My thought is this: Wayne Thiebaud’s paintings of cakes are the greatest paintings ever because Thiebaud somehow knows that the pleasure derived from looking at thickly-impastoed paint on canvas is exactly the same pleasure one derives from cake frosting. It’s multi-sensorial and orgiastic. And really obvious and simple. To think we’ve been talking about Venus and Olympia and, gasp!, Guido Cagnacci. Thiebaud’s paintings are the most direct and unencumbered testimony to the pleasures, the erotics, of art. Granted, I am predisposed because of my utter addiction to sugar in all of its forms, but I just know that somewhere, there is a neurologist identifying the specific pleasure receptor that services both food and painting. The immediately visceral, opticorgasmic jolt I get from these Thiebaud paintings is exactly the same as that which I get from a nice hunk of chocolate, or good BBQ, or grape soda. It’s the smell of oil paint in the air, of sautéeing onions. The exact opposite of dog breath. We all have our own triggers, so I know that you know what I mean. Thiebaud, lucky sod, happens to be the apotheosis of something Titian knew, but did with figures. Something Sánchez Cotán did with quince and cabbage…Rachel RuyschChardinMonet’s Rouen Cathedral façades. Yum.

If any of you knows that neurologist, would you forward my email?

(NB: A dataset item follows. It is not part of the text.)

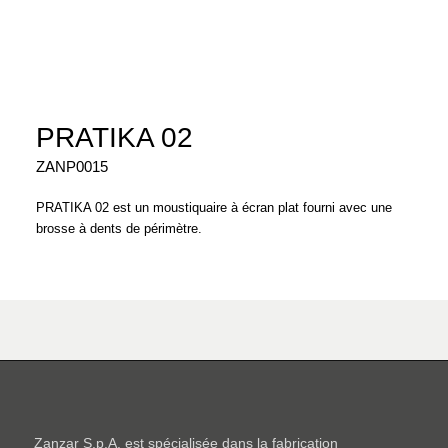
PRATIKA 02
ZANP0015
PRATIKA 02 est un moustiquaire à écran plat fourni avec une
brosse à dents de périmètre.
Zanzar S.p.A. est spécialisée dans la fabrication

I’m beginning to feel the current, so I’m going to swim back to shore before things get out of hand, but there is one last thing on my list. I thought it would be fun, if only in an effort to cause debate, to add a Top Five list to the end of these. As you’ve probably noticed, I get a kick out of these assertions of taste. I think we all do. It’s just that we’ve talked ourselves out of it in an effort to crystallize our individual and collective academic integrities. But that’s what blogs are for, right? Being somewhat factual, somewhat helpful, and somewhat pedantic. At least, that’s what I’ve learned from Dan Savage.

Top Four Things I Think All Art People Should Give a Try:

  1. Watching Sports. It’s eye exercise. And the analysis of complex strategic schemes, as witnessed visually, is really good practice.
  2. Listening to the Grateful Dead. In my experience, this is a divisive one, but for the same rationale, only auditory, I stand by it. Plus, their repertory of songs will touch on everyone’s taste. It tends to take a few hundred hours of listening before it all clicks, though, so be patient.
  3. Playing an MMORPG (Massively Multi-Player Online Role-Playing Game). It’s fun to create another version of oneself and then drop it/him/her/you/me into the cyber ether and interact with (or be ignored by) others. It’s wondrous and humbling and really helps as an example if you have to discuss some of the more specific points of millennial postmodernism with students.
  4. Eating a fresh pineapple in Hawaii. See Sontag, Thiebauld.

Thanks everyone, for indulging me. Please comment. Polylogue is preferable to monologue.